“We have broad freedom to make our own decisions on pay, rules for promotion and grading structures so that we can recruit and retain more of the people we need,” wrote Bernard Gray, chief of defence materiel, DE&S in-house magazine DESider.
Michael Bradley, finance director of DE&S, wrote that the public sector pay freeze had “prevented us getting people with the right skills through the door to join us.”
The change to DE&S’s structure comes after the Ministry of Defence failed to realise Gray’s initial plan: outsourcing the DE&S as a government-owned, contractor-operated organisation (GoCo). The plan collapsed after all but one of the bidders for the tender pulled out.

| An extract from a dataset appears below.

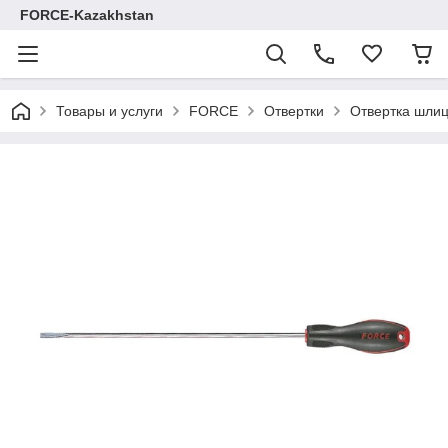
FORCE-Kazakhstan
Товары и услуги
FORCE
Отвертки
Отвертка шлиц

The new body still intends to bring in more private sector providers. Gray wrote that he is using contractors to “rebuild the HR function and improve project delivery”. DE&S will also boost its internal investment, he said: “We’re going to invest more in our training skills, to improve our experience of work in all areas.”
Gray favoured a GoCo approach over a more autonomous DE&S because of the potential for ministers to unpick reforms over time. “The question is: how enduring will those changes be?” he told CSW last year.
“If they were just there at a ministerial whim” – if they could be withdrawn at any moment – then “how do you get the people in that organisation to act with confidence?”, he asked.